═════ DATASET CONTENT

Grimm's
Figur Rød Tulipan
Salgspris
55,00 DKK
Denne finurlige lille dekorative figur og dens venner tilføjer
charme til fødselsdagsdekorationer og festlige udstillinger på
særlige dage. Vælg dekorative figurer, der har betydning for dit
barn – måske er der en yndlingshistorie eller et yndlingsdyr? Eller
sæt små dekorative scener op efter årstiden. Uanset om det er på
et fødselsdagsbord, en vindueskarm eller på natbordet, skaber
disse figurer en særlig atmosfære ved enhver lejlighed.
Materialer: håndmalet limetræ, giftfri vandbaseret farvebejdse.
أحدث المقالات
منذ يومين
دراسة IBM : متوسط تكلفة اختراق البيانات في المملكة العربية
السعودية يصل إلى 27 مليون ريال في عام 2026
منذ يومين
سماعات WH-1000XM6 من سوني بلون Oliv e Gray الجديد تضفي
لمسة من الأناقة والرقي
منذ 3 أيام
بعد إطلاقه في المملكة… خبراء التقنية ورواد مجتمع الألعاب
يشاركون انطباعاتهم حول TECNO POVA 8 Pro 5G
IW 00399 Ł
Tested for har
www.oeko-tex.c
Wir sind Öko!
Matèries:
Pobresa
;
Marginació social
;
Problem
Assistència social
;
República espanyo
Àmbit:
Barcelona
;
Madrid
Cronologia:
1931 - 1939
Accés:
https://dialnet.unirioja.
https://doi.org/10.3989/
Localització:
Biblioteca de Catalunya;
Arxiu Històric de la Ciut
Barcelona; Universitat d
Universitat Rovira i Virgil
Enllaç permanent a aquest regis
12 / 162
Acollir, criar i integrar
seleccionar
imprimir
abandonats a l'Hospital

══════════

_EXERCISE AIM_
Reply with only the number of lines in the entries that hold the word "social".

_RESULT OF THE TASK_
2